Five imperatives for thriving during a period of economic turbulence.

“Never let a good crisis go to waste” may be old advice, but it feels timelier than ever. While businesses are still struggling to distill the ongoing lessons of the pandemic, they now see inflation, interest rate hikes and an ongoing war pushing the economy closer to recession. If that wasn’t enough, supply chain issues continue to disrupt and consumer confidence is fading. 

Companies are also challenged as they try to figure out if we are in the great resignation or the great retirement, and what that all might mean for the great hybrid experiment.  

A new norm has emerged: The only true business constant is continuous business disruption. 

Predictably, many businesses are already fearful, cutting budgets, freezing new hires and even laying off staff.  We are seeing this in our clients. Governments are getting involved in companies’ marketing spend. And chief sustainability officers wonder how best to pay for the commitments they’ve made over the past two years. 

All these issues are real and complex, and in some ways, it’s good to be on high alert. But businesses have a choice in how they respond, as they did in the economic crises of 2001, 2008 or 2020.   

Each downturn has produced new economies that did not exist before, from e-commerce to the sharing economy to the experience economy to the world of subscriptions and crypto. There’s a long list of companies that have been created by these downturns including Netflix, Uber, Airbnb, AbbVie, Spotify, Instagram, Bitcoin and Ethereum. Others, such as Samsung, GM, Microsoft, Amazon, Google and Bank of America have been reimagined in ways that would be hard “to imagine” before these downturns. 
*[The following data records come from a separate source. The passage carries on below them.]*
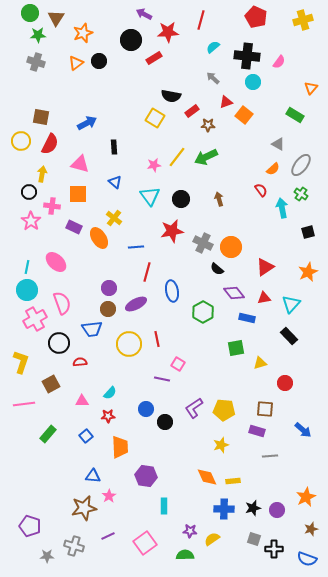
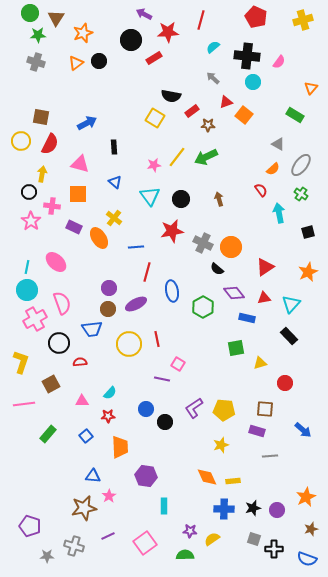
cyan arrow at (282, 208): moved 3 px left, 5 px down
green hexagon at (203, 312): moved 5 px up
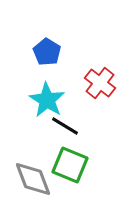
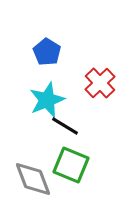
red cross: rotated 8 degrees clockwise
cyan star: rotated 18 degrees clockwise
green square: moved 1 px right
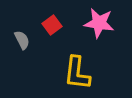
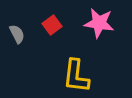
gray semicircle: moved 5 px left, 6 px up
yellow L-shape: moved 1 px left, 3 px down
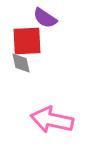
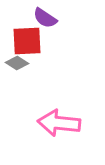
gray diamond: moved 4 px left; rotated 45 degrees counterclockwise
pink arrow: moved 7 px right, 3 px down; rotated 6 degrees counterclockwise
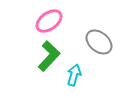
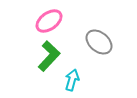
cyan arrow: moved 2 px left, 5 px down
So, instead of talking about crises, cutbacks and retrenching, we are choosing to use words like resiliency, durability, agility and radical innovation, as we guide clients through this latest challenge. We know growth can’t happen amidst panicky cost-cutting or short-sighted pivots. 

No one enjoys downturns. But we can see how our clients in the past have channeled anxiety into strength and resiliency. They evolve. They make intelligent choices and emerge stronger than the competition. This is a moment to leapfrog and discover ways to accelerate, creating an opportunity to differentiate companies from competitors and create net-new businesses and categories, customer experiences and offerings. 
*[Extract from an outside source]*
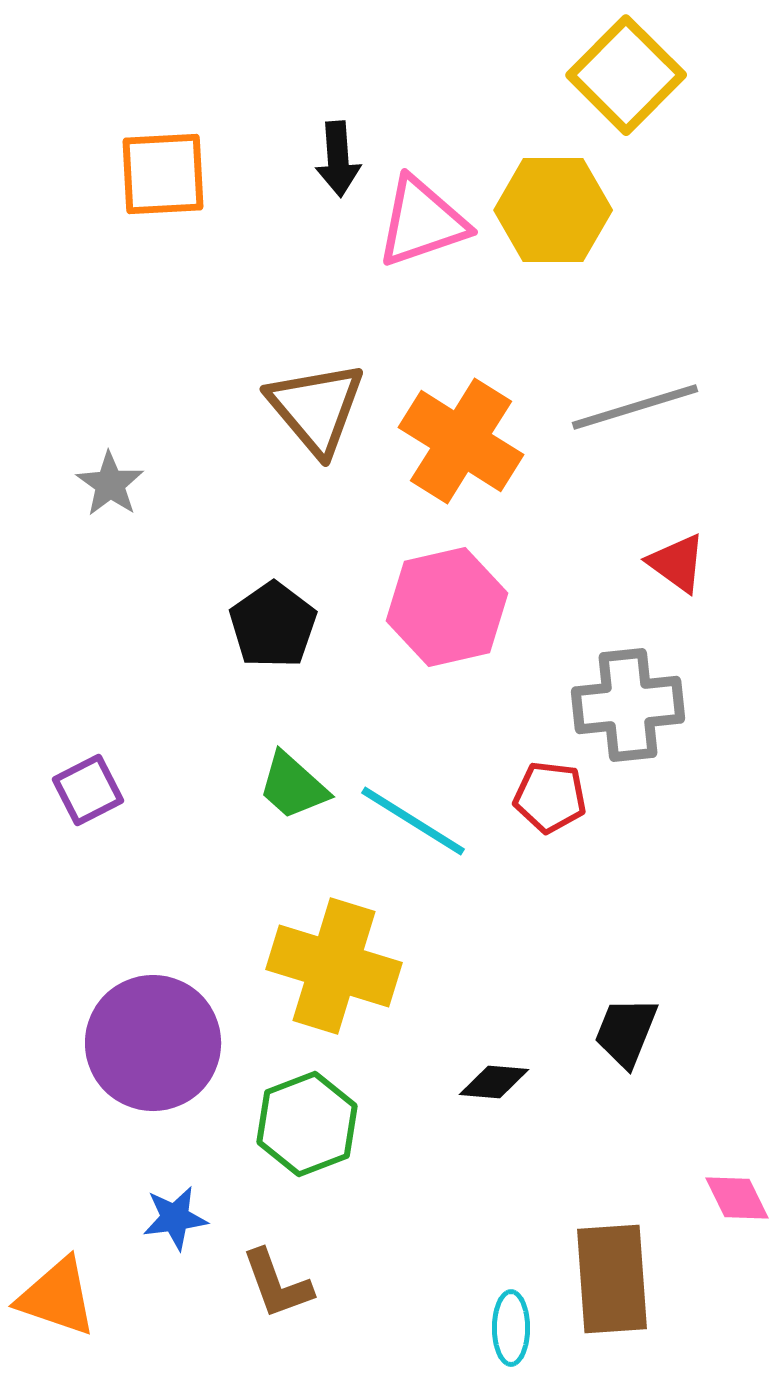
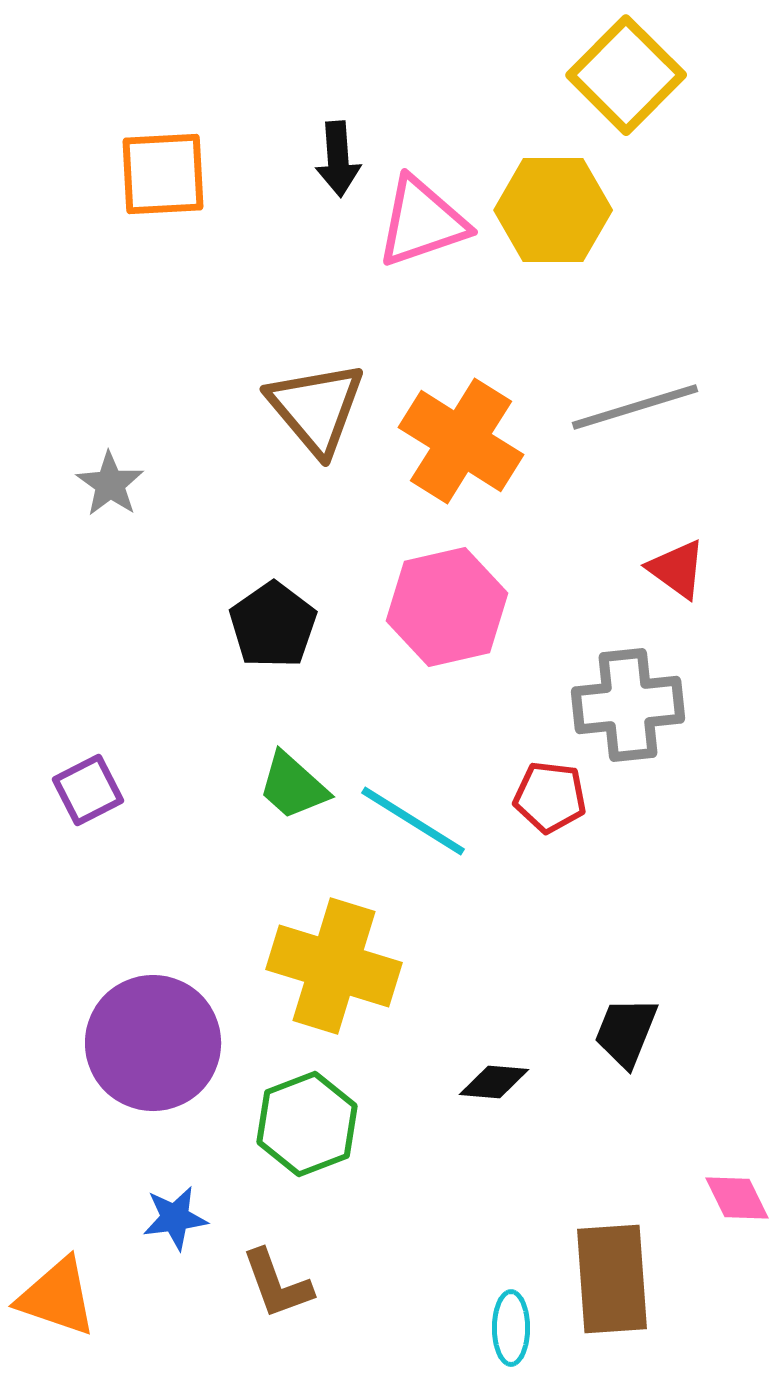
red triangle: moved 6 px down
To this end, here are five ways we are advising clients as they strive to build their own versions of relentless resiliency. 

Accelerate Purposeful Leadership 

In the last two years, purpose-driven companies have become the norm. COVID-19 triggered an unprecedented number of companies to go out, find their North Star and align to a higher-order purpose. These past few years have shown leaders that doing good in the world, doing right by employees and customers and making money can all work in concert. Now is not the time to throw all of that goodwill and equity away.    

Purpose-driven companies are forcing leaders to become more agile, transparent and even a little vulnerable. The radical communications door that opened during COVID-19 needs to stay that way. The entrepreneurial spirit that allowed companies to reinvent how they did business has to continue to thrive. The agile strategies that respond to a changing environment must become the norm.  And, importantly, with a strong purpose in place, they can make hard decisions through a values-based filter. Steps to take now: 

  1. Invest in purpose-driven growth moves. Remind teams that downturns always open white space opportunities for those that are looking “between the cracks.” Encourage teams to continuously search for the next big thing. What will be the crypto or sharing economy of 2023? How might it align with your purpose? How will it move you forward? And, importantly, how does it pay off your purpose? Assume your competition is doing the exact opposite. 
  2. Be ruthlessly transparent. Agility is important, but moving too fast can cause whiplash, confusing employees rather than inspiring them. A change in direction and purpose alignment can’t just be clear to leadership–it must be evident to all teams and employees, as well as customers, shareholders and other stakeholders.  Be vigilant, strong and consistent in your communication approach. 
  3. Accelerate brand, demand and innovation efforts. Discretionary spending is generally first to go, yet, we have seen in the last three recessions that companies that kept their foot on all of these pedals have come out stronger on the other side. On the innovation side, widen the acquisition aperture. Start-ups and small companies might currently be more open to acquisition discussion, and can immediately fill in offering and experience gaps at a lower price point. On the brand and demand side, it’s easy to fall into the false dichotomy that companies must tradeoff between brand or demand marketing. However, you need both. And there must be a real partnership between the two disciplines often most at odds—sales and marketing–to figure out the right mix today and tomorrow. 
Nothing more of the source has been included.